On Aug. 20, a spokesman from Tokyo Electric Power Co. (TEPCO), the operator of Japan's damaged Fukushima Daiichi nuclear power facility, announced that 300 tons of highly contaminated water has escaped the facility and leaked into the ground.
Puddles of radioactive water were discovered by TEPCO workers near an inland tank Monday, prompting further investigation. It was soon discovered that a 1,000-ton capacity steel storage tank was missing some 300 tons of highly radioactive water. According to reports, the water contains levels of radioactive cesium and strontium that are hundreds of times higher than legal safety limits.
Officials from TEPCO have said they believe the leak did originate from the tank, but are still uncertain how or where in particular the leak occurred. The incident has sparked particular concern because four other storage tanks with the same design have also experienced leaks over the past year, the Associated Press reported.
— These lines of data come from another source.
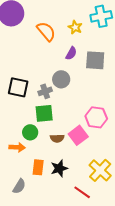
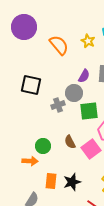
purple semicircle: (71, 53) -> (84, 76), moved
black square: (18, 87) -> (31, 85), moved
green square: (44, 113) -> (89, 111), moved
brown semicircle: (57, 138) -> (70, 142), moved, turned 64

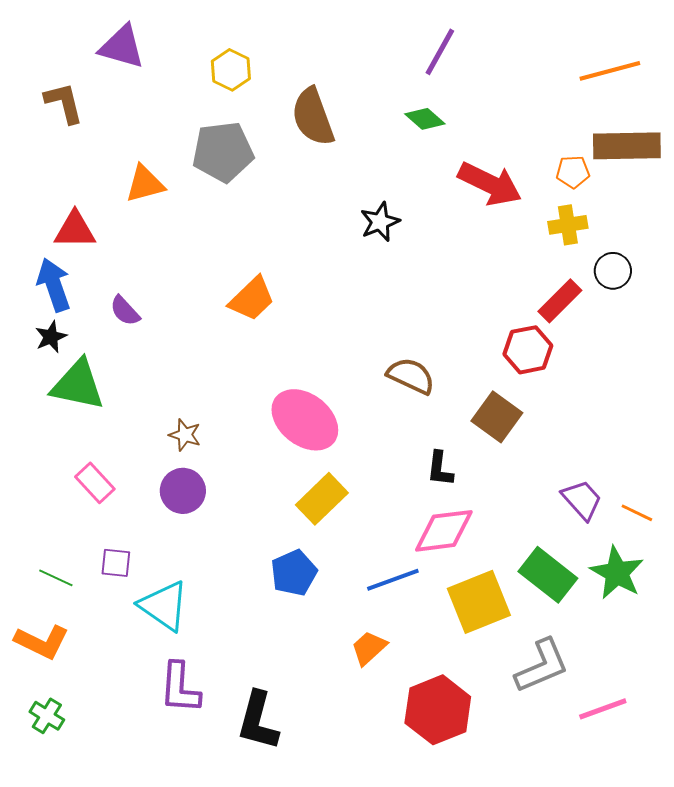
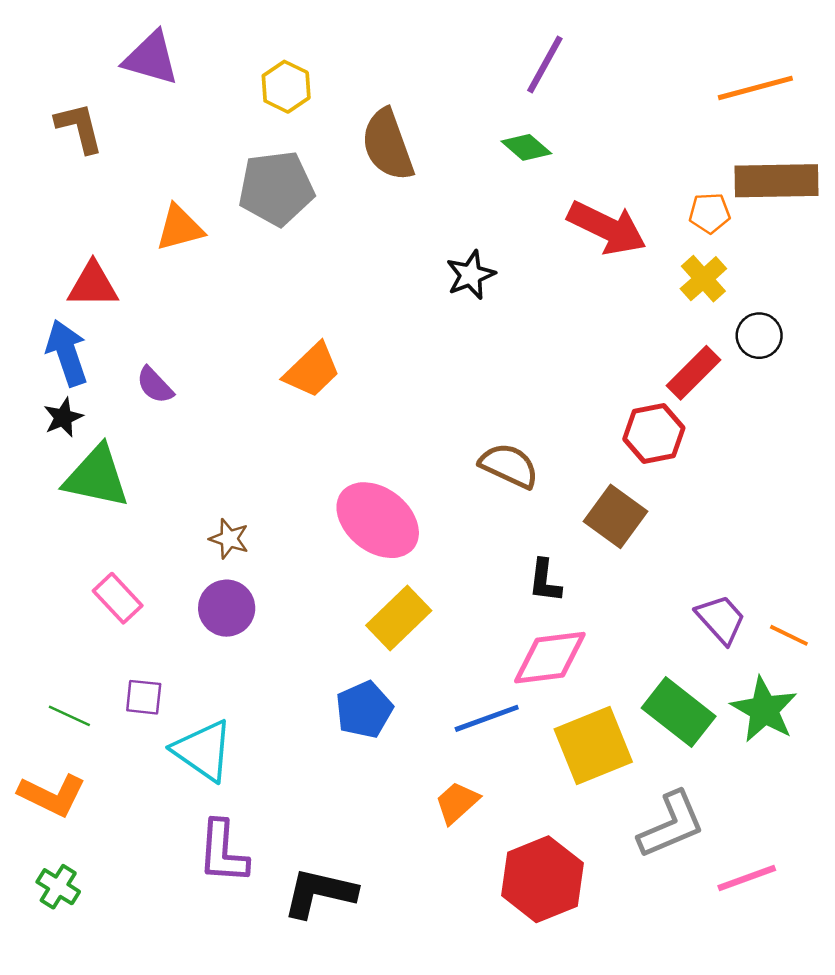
yellow cross: (568, 225) -> (703, 279), turned -33
black L-shape: (258, 721) -> (320, 893), turned 88

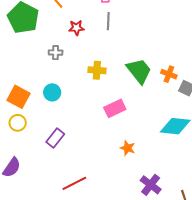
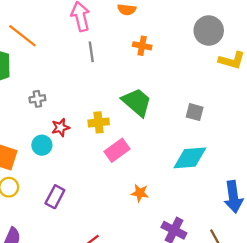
red star: (76, 28) -> (60, 127), moved
yellow cross: (97, 70) -> (99, 122), moved
orange cross: (169, 74) -> (142, 46), moved

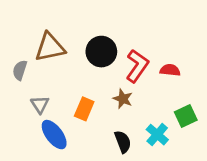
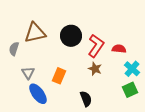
brown star: (123, 99) -> (95, 69), moved
green square: (186, 116) -> (130, 90), moved
cyan cross: (157, 135) -> (132, 69), moved

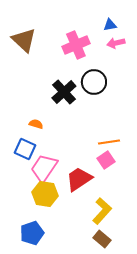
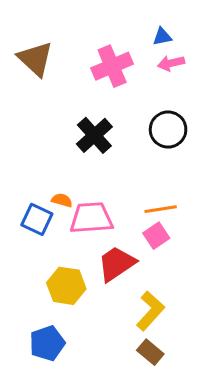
black circle: (94, 82) -> (168, 130), moved
orange semicircle: (36, 124) -> (62, 200), moved
pink trapezoid: (44, 168) -> (91, 218), moved, turned 52

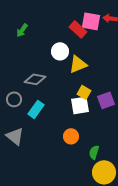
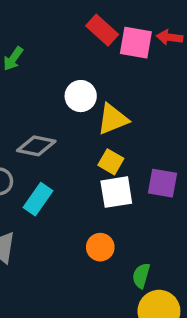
red rectangle: (78, 29) -> (102, 30), moved
yellow square: (84, 92) -> (111, 162), moved
purple square: (106, 100) -> (162, 183), turned 30

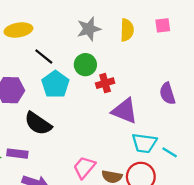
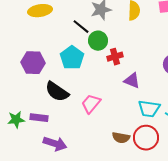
black line: (44, 57) -> (81, 27), moved
purple triangle: (125, 111) -> (132, 81), size x0.7
pink trapezoid: (84, 167) -> (91, 104), moved

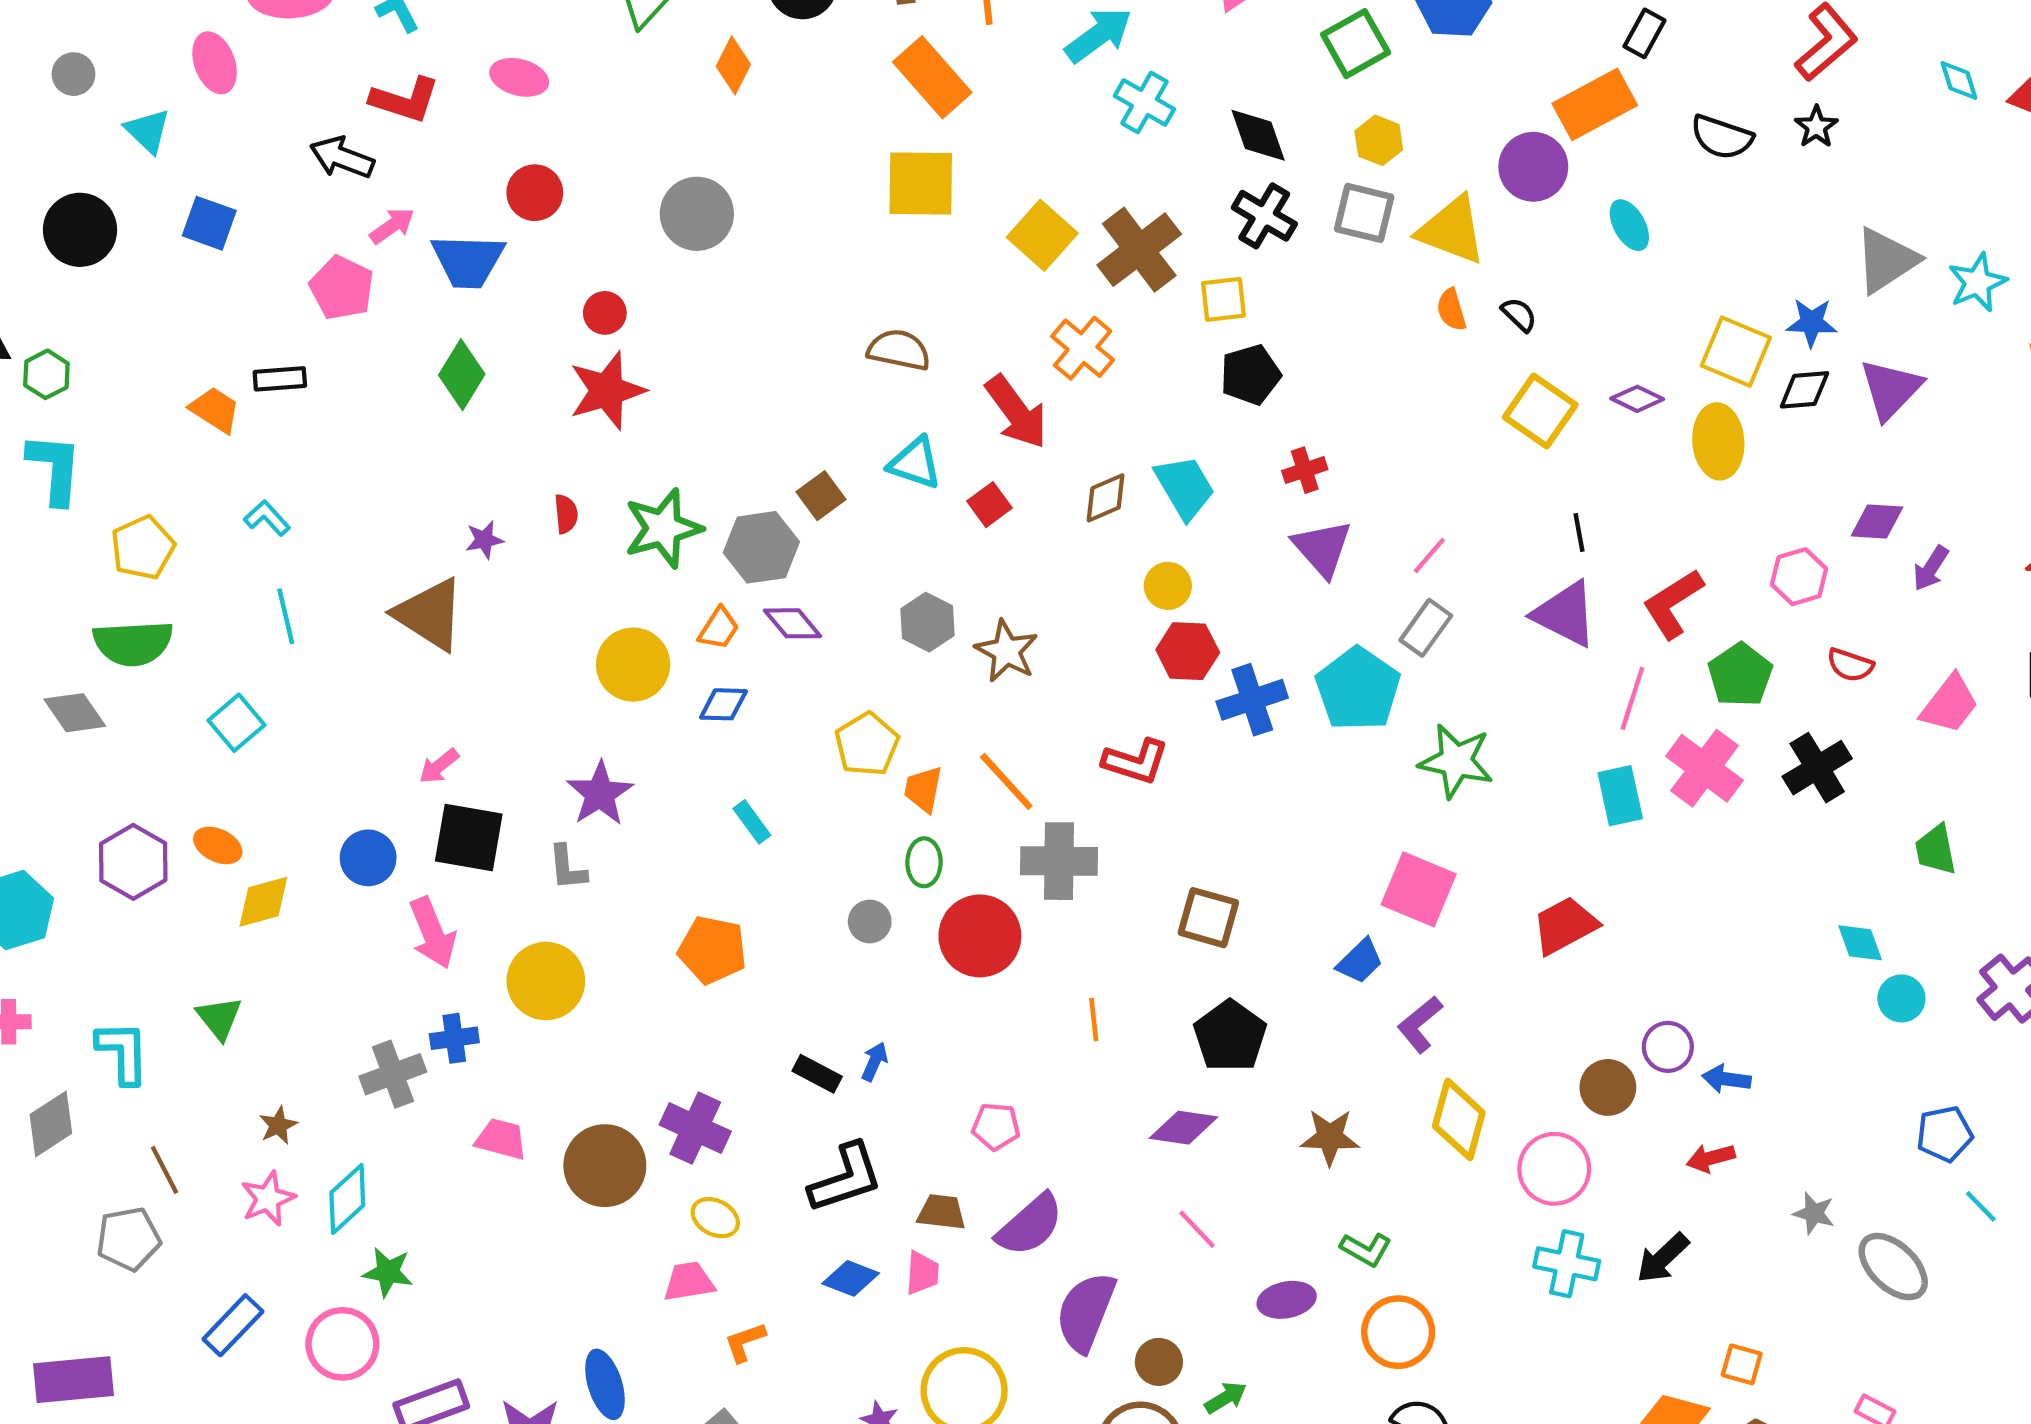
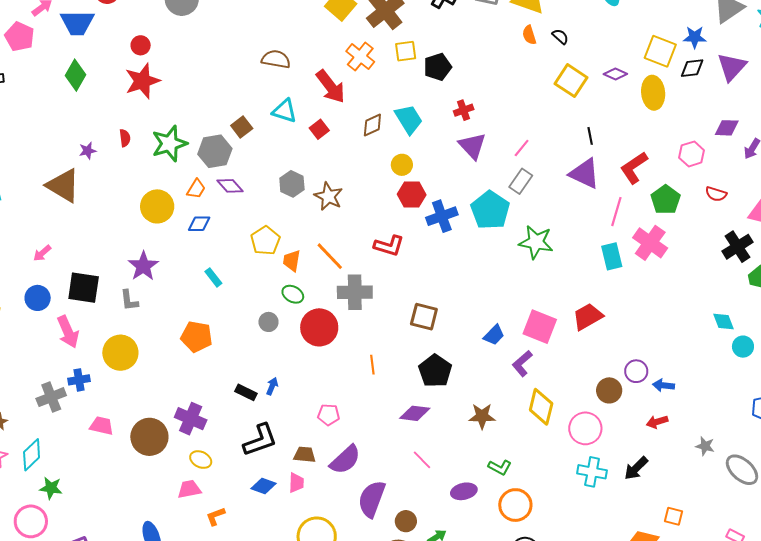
yellow square: (1223, 299) -> (406, 51), moved
pink arrow: (439, 766) -> (42, 253), moved
black cross: (1817, 768) -> (738, 247), moved
green ellipse: (924, 862) -> (293, 294), turned -60
pink square: (1419, 889) -> (540, 327), moved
The seriousness of the leak has also prompted Japan’s nuclear regulators to declare a radiological release incident for the first time since 2011, when a high level earthquake and subsequent tsunami resulted in a nuclear meltdown at the Fukushima complex.
TEPCO has said the leak is mostly likely ongoing and has set its focus on stemming any further spread of the contamination. Workers have been placing sandbags around the tank vessel in an attempt to stave off the water leak as the region braces for heavy rainfall.